What is required
Write out precisely the lines beginning with the line that contains "Folge, dass der" and ending with the last line of the entries, and no other lines.

The records
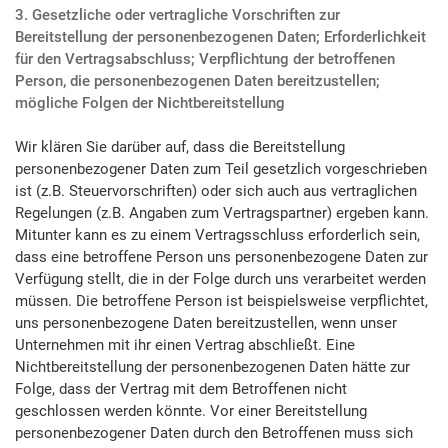
3. Gesetzliche oder vertragliche Vorschriften zur
Bereitstellung der personenbezogenen Daten; Erforderlichkeit
für den Vertragsabschluss; Verpflichtung der betroffenen
Person, die personenbezogenen Daten bereitzustellen;
mögliche Folgen der Nichtbereitstellung
Wir klären Sie darüber auf, dass die Bereitstellung
personenbezogener Daten zum Teil gesetzlich vorgeschrieben
ist (z.B. Steuervorschriften) oder sich auch aus vertraglichen
Regelungen (z.B. Angaben zum Vertragspartner) ergeben kann.
Mitunter kann es zu einem Vertragsschluss erforderlich sein,
dass eine betroffene Person uns personenbezogene Daten zur
Verfügung stellt, die in der Folge durch uns verarbeitet werden
müssen. Die betroffene Person ist beispielsweise verpflichtet,
uns personenbezogene Daten bereitzustellen, wenn unser
Unternehmen mit ihr einen Vertrag abschließt. Eine
Nichtbereitstellung der personenbezogenen Daten hätte zur
Folge, dass der Vertrag mit dem Betroffenen nicht
geschlossen werden könnte. Vor einer Bereitstellung
personenbezogener Daten durch den Betroffenen muss sich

Answer to this exercise
Folge, dass der Vertrag mit dem Betroffenen nicht
geschlossen werden könnte. Vor einer Bereitstellung
personenbezogener Daten durch den Betroffenen muss sich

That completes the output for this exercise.